**What you should do:**
Return the data below unchanged. Drop any pictures.

Page-level text extractions:

··········

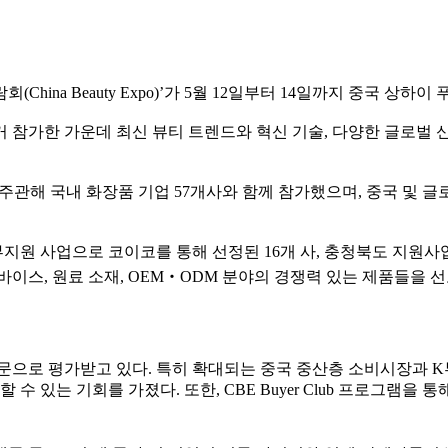
람회(China Beauty Expo)’가 5월 12일부터 14일까지 중국
 참가한 가운데 최신 뷰티 트렌드와 혁신 기술, 다양한 글로벌
주관해 국내 화장품 기업 57개사와 함께 참가했으며, 중국 및 글
부지원 사업으로 코이코를 통해 선정된 16개 사, 충청북도 지원사업
바이스, 원료 소재, OEM‧ODM 분야의 경쟁력 있는 제품들을 
관문으로 평가받고 있다. 특히 확대되는 중국 중산층 소비시장과 
 수 있는 기회를 가졌다. 또한, CBE Buyer Club 프로그램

··········

**Response area:**
람회(China Beauty Expo)’가 5월 12일부터 14일까지 중국
 참가한 가운데 최신 뷰티 트렌드와 혁신 기술, 다양한 글로벌
주관해 국내 화장품 기업 57개사와 함께 참가했으며, 중국 및 글
부지원 사업으로 코이코를 통해 선정된 16개 사, 충청북도 지원사업
바이스, 원료 소재, OEM‧ODM 분야의 경쟁력 있는 제품들을 
관문으로 평가받고 있다. 특히 확대되는 중국 중산층 소비시장과 
 수 있는 기회를 가졌다. 또한, CBE Buyer Club 프로그램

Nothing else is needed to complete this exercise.